Black bear (Vishal Subramanyan)

 

Wengert’s documentation of the pervasiveness of toxicant use on trespass grows adds to an emerging picture of AR exposure in species of concern. In addition to Gabriel’s fisher research, US Forest Service biologist Craig Thompson has found an association between fisher mortality and the density of cannabis cultivation sites in the Sierra National Forest. J. David Wiens of the US Geological Survey, working with Wengert, Gabriel, and other researchers, recently reported in Biological Conservation on ubiquitous AR exposure to barred owls—an ecological proxy for the endangered northern spotted owl—in areas of Oregon and Washington where illegal marijuana cultivation is known to occur, buttressing previous data from northwestern California. Describing a California case in which a spotted owl tested positive for brodifacoum, US Department of Agriculture scientist Alan Franklin and his co-authors speculated that owls are being exposed when they prey on dusky-footed wood rats attracted to marijuana grows; the rodents may eat cannabis leaves or line their nests with them to repel fleas, as they do with California bay laurel leaves. Predation on wood rats may also be a pathway for exposure to fishers and martens, along with ingestion of poisoned baits.

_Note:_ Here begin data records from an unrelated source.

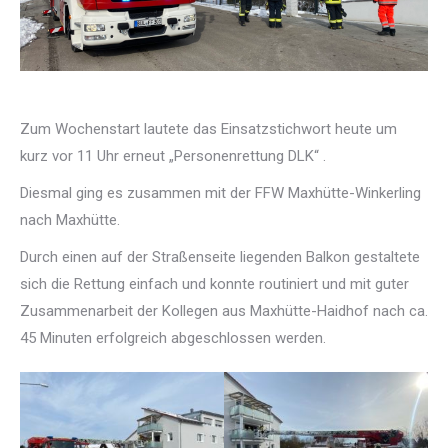
Zum Wochenstart lautete das Einsatzstichwort heute um
kurz vor 11 Uhr erneut „Personenrettung DLK“ .
Diesmal ging es zusammen mit der FFW Maxhütte-Winkerling
nach Maxhütte.
Durch einen auf der Straßenseite liegenden Balkon gestaltete
sich die Rettung einfach und konnte routiniert und mit guter
Zusammenarbeit der Kollegen aus Maxhütte-Haidhof nach ca.
45 Minuten erfolgreich abgeschlossen werden.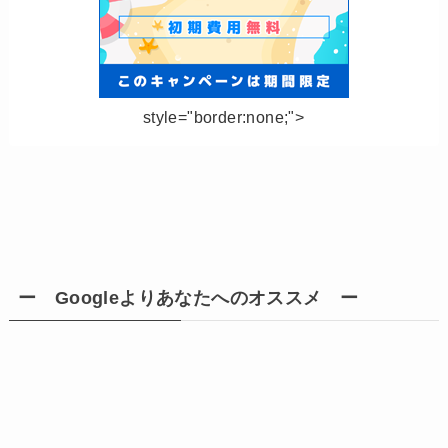
style="border:none;">
ー Googleよりあなたへのオススメ ー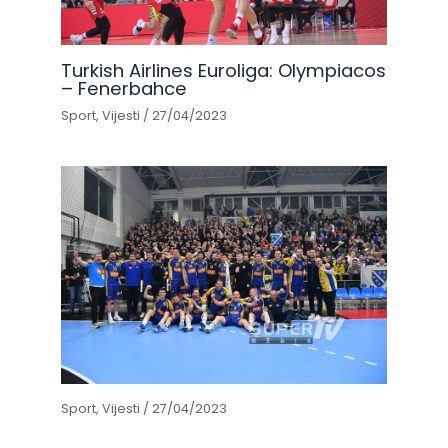
Turkish Airlines Euroliga: Olympiacos
– Fenerbahce
Sport
,
Vijesti
/
27/04/2023
Sport
,
Vijesti
/
27/04/2023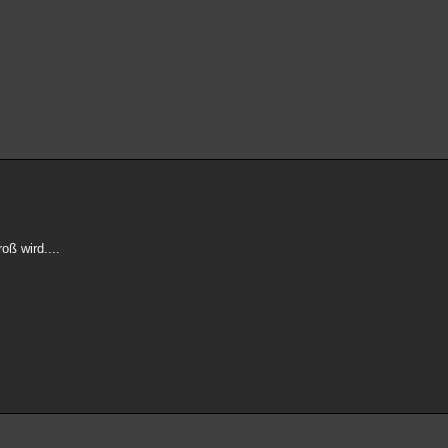
oß wird....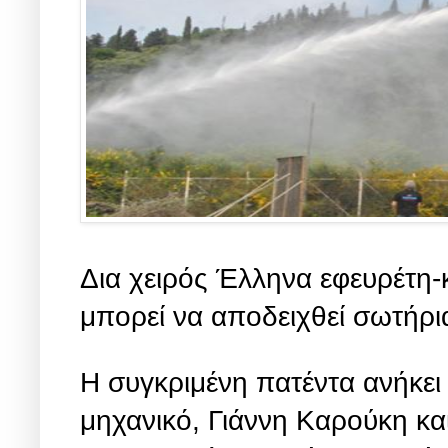
Δια χειρός Έλληνα εφευρέτη
μπορεί να αποδειχθεί σωτήρια
H συγκριμένη πατέντα ανήκε
μηχανικό, Γιάννη Καρούκη κα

Spotted owl (Pamela Rose Hawken)

Detecting illegal grows is a work in progress. Forest Service researcher Adam Cummings has developed algorithms that highlight signs of cultivation in Google Earth images. A refinement of that approach uses an area of the visual spectrum associated with photosynthesis. “In August you have a patch of vibrant and healthy plants that are clearly being watered,” Wengert says; it’s most likely cannabis. The IERC hopes to collaborate with remote-sensing specialists in the US Army Corps of Engineers, who have used satellite and high-altitude aircraft imagery to locate poppy fields. Drone technology may help fill in the gaps between Google Earth image captures.

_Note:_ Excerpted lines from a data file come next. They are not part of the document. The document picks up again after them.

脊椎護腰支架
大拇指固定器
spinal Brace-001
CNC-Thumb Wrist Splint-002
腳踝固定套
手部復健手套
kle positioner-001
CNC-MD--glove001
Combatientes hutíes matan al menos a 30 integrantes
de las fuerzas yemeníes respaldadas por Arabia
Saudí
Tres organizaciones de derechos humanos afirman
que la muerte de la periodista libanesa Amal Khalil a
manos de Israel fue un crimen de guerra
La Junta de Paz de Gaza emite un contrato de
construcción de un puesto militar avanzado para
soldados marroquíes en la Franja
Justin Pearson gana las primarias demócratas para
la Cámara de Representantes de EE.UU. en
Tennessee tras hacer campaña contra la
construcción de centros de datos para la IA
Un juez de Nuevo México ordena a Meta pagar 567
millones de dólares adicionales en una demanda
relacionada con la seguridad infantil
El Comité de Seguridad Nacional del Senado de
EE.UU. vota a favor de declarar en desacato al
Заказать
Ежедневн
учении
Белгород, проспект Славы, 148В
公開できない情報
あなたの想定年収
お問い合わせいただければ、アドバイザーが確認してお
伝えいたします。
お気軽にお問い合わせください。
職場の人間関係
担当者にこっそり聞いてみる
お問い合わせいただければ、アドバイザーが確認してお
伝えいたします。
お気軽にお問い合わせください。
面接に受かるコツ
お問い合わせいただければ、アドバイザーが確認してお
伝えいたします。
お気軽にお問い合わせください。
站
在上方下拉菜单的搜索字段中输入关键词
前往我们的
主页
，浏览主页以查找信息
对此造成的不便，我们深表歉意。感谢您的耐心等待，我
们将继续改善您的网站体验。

After sites have been exposed and vacated, Wengert and her group help dismantle them, then monitor recovery. Reclamation can be a massive undertaking: some sites are so remote that debris has to be helicoptered out. Disposing of the rodenticides, insecticides, and other toxicants is a particular challenge; carbofuran, for example, can’t be moved on public roads without a special license. “At some sites, there’s permanent damage,” she continues. “Right now we’re doing triage, getting rid of trash and infrastructure and noting sites that need further work, like for erosion control.” There’s no funding for revegetation yet, but that seems to be happening naturally. Crucially, monitoring shows that animals aren’t frequenting reclaimed sites: “As soon as reclamation happens, wildlife activity drops off. They’re no longer being attracted by food or pesticides.”

The IERC has received financial support for reclamation from state and federal resource agencies, county conservation districts, and nonprofits. It’s part of a coalition called Cannabis Removal on Public Lands (CROP), along with public agencies, elected officials like US Representative Jared Huffman, and representatives of the legal cannabis industry whose sales have been undercut by illegally grown marijuana. CROP calls for more state and federal support for trespass grow detection and reclamation.

Remediating the toxic legacy of trespass grows is a formidable task, but, given their devastating consequences for West Coast ecosystems, an essential one.